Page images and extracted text
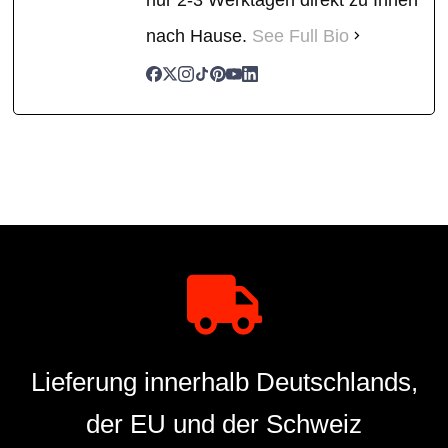
nach Hause.
See Full Bio
Lieferung innerhalb Deutschlands,
der EU und der Schweiz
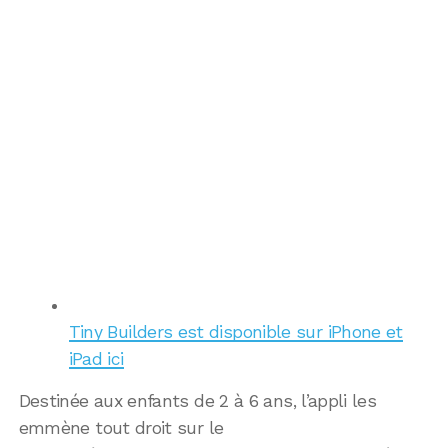
Tiny Builders est disponible sur iPhone et
iPad ici
Destinée aux enfants de 2 à 6 ans, l’appli les
emmène tout droit sur le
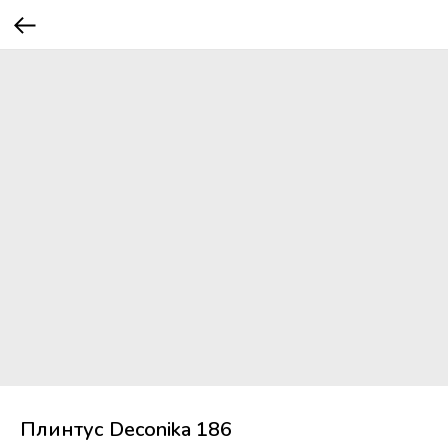
Плинтус Deconika 186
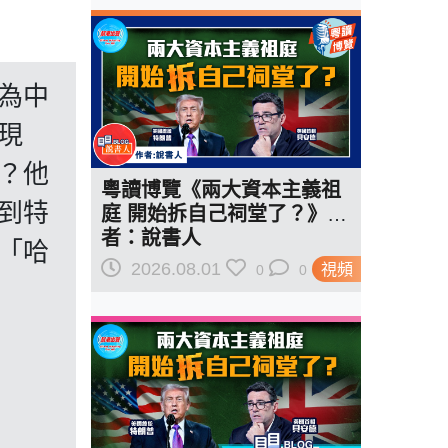
為中
現
？他
粵讀博覽《兩大資本主義祖
到特
庭 開始拆自己祠堂了？》作
者：說書人
「哈
2026.08.01
視頻
0
0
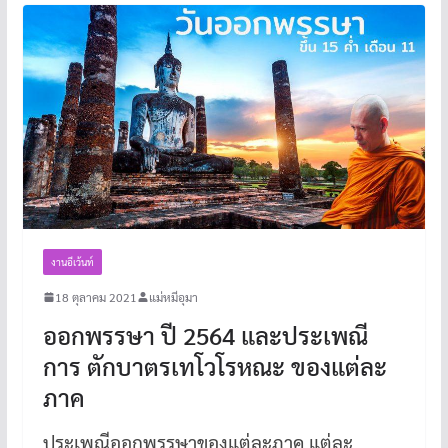
งานอีเว้นท์
18 ตุลาคม 2021
แม่หมีอุมา
ออกพรรษา ปี 2564 และประเพณี
การ ตักบาตรเทโวโรหณะ ของแต่ละ
ภาค
ประเพณีออกพรรษาของแต่ละภาค แต่ละ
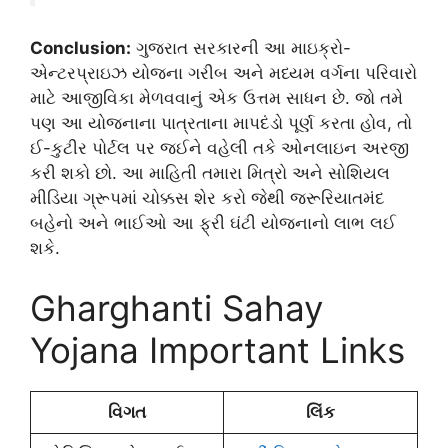
Conclusion:
ગુજરાત સરકારની આ માઇક્રો-
એન્ટરપ્રાઇઝ યોજના ગરીબ અને મધ્યમ વર્ગના પરિવારો
માટે આજીવિકા મેળવવાનું એક ઉત્તમ સાધન છે. જો તમે
પણ આ યોજનાના પાત્રતાના માપદંડો પૂર્ણ કરતા હોવ, તો
ઈ-કુટીર પોર્ટલ પર જઈને વહેલી તકે ઓનલાઇન અરજી
કરી શકો છો. આ માહિતી તમારા મિત્રો અને સોશિયલ
મીડિયા ગ્રૂપમાં ચોક્કસ શેર કરો જેથી જરૂરિયાતમંદ
બહેનો અને ભાઈઓ આ ફ્રી ઘંટી યોજનાનો લાભ લઈ
શકે.
Gharghanti Sahay
Yojana ​Important Links
વિગત
લિંક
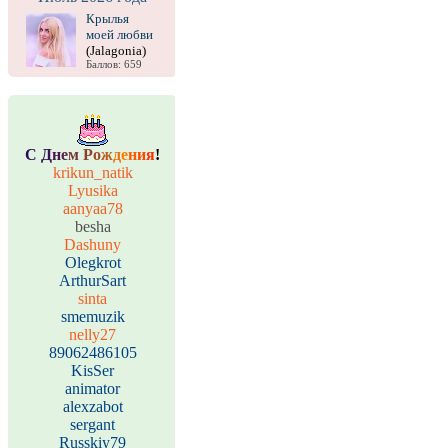
Крылья
моей любви
(Jalagonia)
Баллов: 659
С
Д
н
е
м
Р
о
ж
д
е
н
и
я
!
krikun_natik
Lyusika
aanyaa78
besha
Dashuny
Olegkrot
ArthurSart
sinta
smemuzik
nelly27
89062486105
KisSer
animator
alexzabot
sergant
Russkiy79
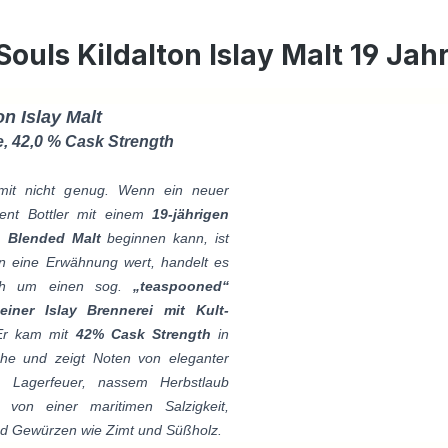
ouls Kildalton Islay Malt 19 Ja
on Islay Malt
e, 42,0 % Cask Strength
mit nicht genug. Wenn ein neuer
ent Bottler mit einem
19-jährigen
on Blended Malt
beginnen kann, ist
n eine Erwähnung wert, handelt es
ch um einen sog.
„teaspooned“
einer Islay Brennerei mit Kult-
Er kam mit
42% Cask Strength
in
che und zeigt Noten von eleganter
it, Lagerfeuer, nassem Herbstlaub
t von einer maritimen Salzigkeit,
nd Gewürzen wie Zimt und Süßholz.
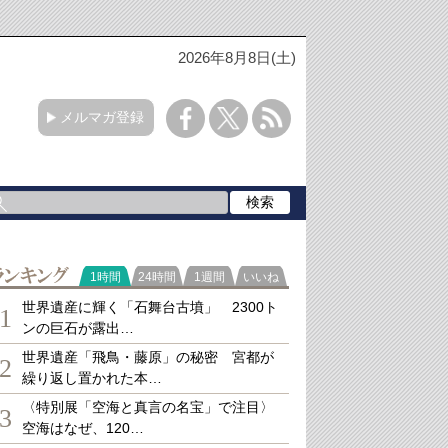
2026年8月8日(土)
メルマガ登録
ランキング
1時間
24時間
1週間
いいね
世界遺産に輝く「石舞台古墳」 2300ト
1
ンの巨石が露出…
世界遺産「飛鳥・藤原」の秘密 宮都が
2
繰り返し置かれた本…
〈特別展「空海と真言の名宝」で注目〉
3
空海はなぜ、120…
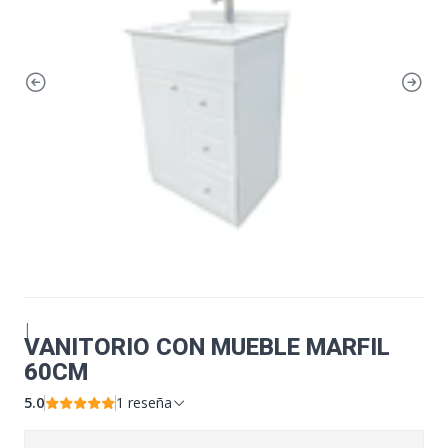
|
VANITORIO CON MUEBLE MARFIL
60CM
5.0
1 reseña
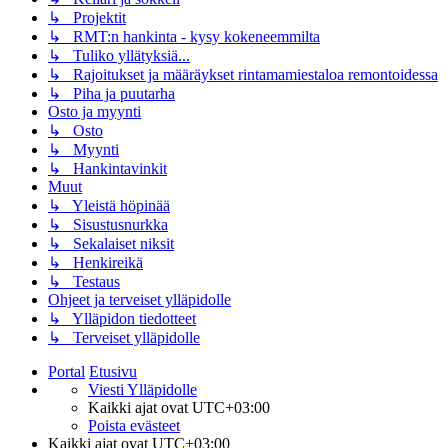
↳ Projektit
↳ RMT:n hankinta - kysy kokeneemmilta
↳ Tuliko yllätyksiä...
↳ Rajoitukset ja määräykset rintamamiestaloa remontoidessa
↳ Piha ja puutarha
Osto ja myynti
↳ Osto
↳ Myynti
↳ Hankintavinkit
Muut
↳ Yleistä höpinää
↳ Sisustusnurkka
↳ Sekalaiset niksit
↳ Henkireikä
↳ Testaus
Ohjeet ja terveiset ylläpidolle
↳ Ylläpidon tiedotteet
↳ Terveiset ylläpidolle
Portal
Etusivu
Viesti Ylläpidolle
Kaikki ajat ovat
UTC+03:00
Poista evästeet
Kaikki ajat ovat
UTC+03:00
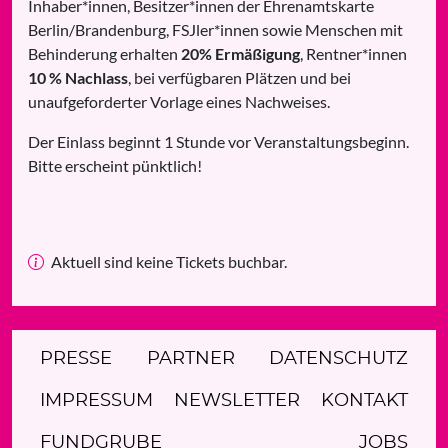
Inhaber*innen, Besitzer*innen der Ehrenamtskarte
Berlin/Brandenburg, FSJler*innen sowie Menschen mit
Behinderung erhalten
20% Ermäßigung
, Rentner*innen
10 % Nachlass
, bei verfügbaren Plätzen und bei
unaufgeforderter Vorlage eines Nachweises.
Der Einlass beginnt 1 Stunde vor Veranstaltungsbeginn.
Bitte erscheint pünktlich!
Aktuell sind keine Tickets buchbar.
PRESSE
PARTNER
DATENSCHUTZ
IMPRESSUM
NEWSLETTER
KONTAKT
FUNDGRUBE
JOBS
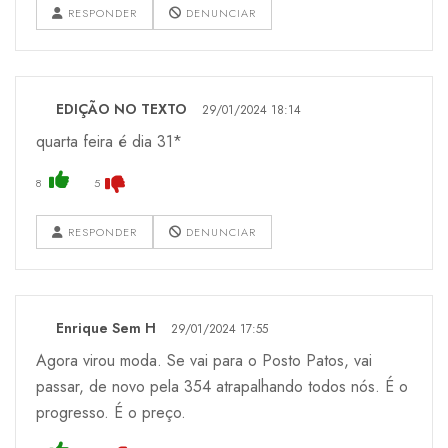
RESPONDER
DENUNCIAR
EDIÇÃO NO TEXTO
29/01/2024 18:14
quarta feira é dia 31*
8
5
RESPONDER
DENUNCIAR
Enrique Sem H
29/01/2024 17:55
Agora virou moda. Se vai para o Posto Patos, vai
passar, de novo pela 354 atrapalhando todos nós. É o
progresso. É o preço.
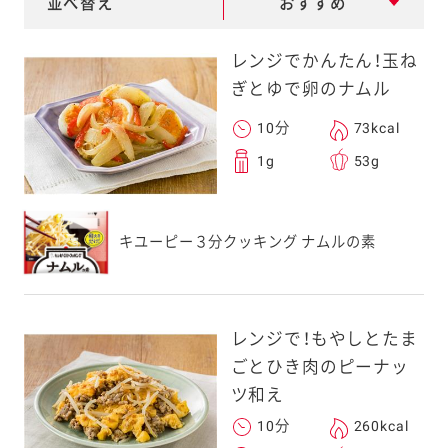
並べ替え
おすすめ
e
a
レンジでかんたん！玉ね
r
ぎとゆで卵のナムル
c
10分
73kcal
h
1g
53g
キユーピー３分クッキング ナムルの素
レンジで！もやしとたま
ごとひき肉のピーナッ
ツ和え
10分
260kcal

> **WORK REQUEST**:
The reply has to reproduce every line above verbatim and contain no pictures.

> **ANSWER TO THE EXERCISE**:
nach Hause.
See Full Bio
Lieferung innerhalb Deutschlands,
der EU und der Schweiz
Tiny Builders est disponible sur iPhone et
iPad ici
Destinée aux enfants de 2 à 6 ans, l’appli les
emmène tout droit sur le
Плинтус Deconika 186
為中
現
？他
粵讀博覽《兩大資本主義祖
到特
庭 開始拆自己祠堂了？》作
者：說書人
「哈
2026.08.01
視頻
0
0
งานอีเว้นท์
18 ตุลาคม 2021
แม่หมีอุมา
ออกพรรษา ปี 2564 และประเพณี
การ ตักบาตรเทโวโรหณะ ของแต่ละ
ภาค
ประเพณีออกพรรษาของแต่ละภาค แต่ละ
Conclusion:
ગુજરાત સરકારની આ માઇક્રો-
એન્ટરપ્રાઇઝ યોજના ગરીબ અને મધ્યમ વર્ગના પરિવારો
માટે આજીવિકા મેળવવાનું એક ઉત્તમ સાધન છે. જો તમે
પણ આ યોજનાના પાત્રતાના માપદંડો પૂર્ણ કરતા હોવ, તો
ઈ-કુટીર પોર્ટલ પર જઈને વહેલી તકે ઓનલાઇન અરજી
કરી શકો છો. આ માહિતી તમારા મિત્રો અને સોશિયલ
મીડિયા ગ્રૂપમાં ચોક્કસ શેર કરો જેથી જરૂરિયાતમંદ
બહેનો અને ભાઈઓ આ ફ્રી ઘંટી યોજનાનો લાભ લઈ
શકે.
Gharghanti Sahay
Yojana ​Important Links
વિગત
લિંક
Крылья
моей любви
(Jalagonia)
Баллов: 659
С
Д
н
е
м
Р
о
ж
д
е
н
и
я
!
krikun_natik
Lyusika
aanyaa78
besha
Dashuny
Olegkrot
ArthurSart
sinta
smemuzik
nelly27
89062486105
KisSer
animator
alexzabot
sergant
Russkiy79
ouls Kildalton Islay Malt 19 Ja
on Islay Malt
e, 42,0 % Cask Strength
mit nicht genug. Wenn ein neuer
ent Bottler mit einem
19-jährigen
on Blended Malt
beginnen kann, ist
n eine Erwähnung wert, handelt es
ch um einen sog.
„teaspooned“
einer Islay Brennerei mit Kult-
Er kam mit
42% Cask Strength
in
che und zeigt Noten von eleganter
it, Lagerfeuer, nassem Herbstlaub
t von einer maritimen Salzigkeit,
nd Gewürzen wie Zimt und Süßholz.
2026年8月8日(土)
メルマガ登録
ランキング
1時間
24時間
1週間
いいね
世界遺産に輝く「石舞台古墳」 2300ト
1
ンの巨石が露出…
世界遺産「飛鳥・藤原」の秘密 宮都が
2
繰り返し置かれた本…
〈特別展「空海と真言の名宝」で注目〉
3
空海はなぜ、120…
|
VANITORIO CON MUEBLE MARFIL
60CM
5.0
1 reseña
↳ Projektit
↳ RMT:n hankinta - kysy kokeneemmilta
↳ Tuliko yllätyksiä...
↳ Rajoitukset ja määräykset rintamamiestaloa remontoidessa
↳ Piha ja puutarha
Osto ja myynti
↳ Osto
↳ Myynti
↳ Hankintavinkit
Muut
↳ Yleistä höpinää
↳ Sisustusnurkka
↳ Sekalaiset niksit
↳ Henkireikä
↳ Testaus
Ohjeet ja terveiset ylläpidolle
↳ Ylläpidon tiedotteet
↳ Terveiset ylläpidolle
Portal
Etusivu
Viesti Ylläpidolle
Kaikki ajat ovat
UTC+03:00
Poista evästeet
Kaikki ajat ovat
UTC+03:00
Inhaber*innen, Besitzer*innen der Ehrenamtskarte
Berlin/Brandenburg, FSJler*innen sowie Menschen mit
Behinderung erhalten
20% Ermäßigung
, Rentner*innen
10 % Nachlass
, bei verfügbaren Plätzen und bei
unaufgeforderter Vorlage eines Nachweises.
Der Einlass beginnt 1 Stunde vor Veranstaltungsbeginn.
Bitte erscheint pünktlich!
Aktuell sind keine Tickets buchbar.
PRESSE
PARTNER
DATENSCHUTZ
IMPRESSUM
NEWSLETTER
KONTAKT
FUNDGRUBE
JOBS
RESPONDER
DENUNCIAR
EDIÇÃO NO TEXTO
29/01/2024 18:14
quarta feira é dia 31*
8
5
RESPONDER
DENUNCIAR
Enrique Sem H
29/01/2024 17:55
Agora virou moda. Se vai para o Posto Patos, vai
passar, de novo pela 354 atrapalhando todos nós. É o
progresso. É o preço.
並べ替え
おすすめ
e
a
レンジでかんたん！玉ね
r
ぎとゆで卵のナムル
c
10分
73kcal
h
1g
53g
キユーピー３分クッキング ナムルの素
レンジで！もやしとたま
ごとひき肉のピーナッ
ツ和え
10分
260kcal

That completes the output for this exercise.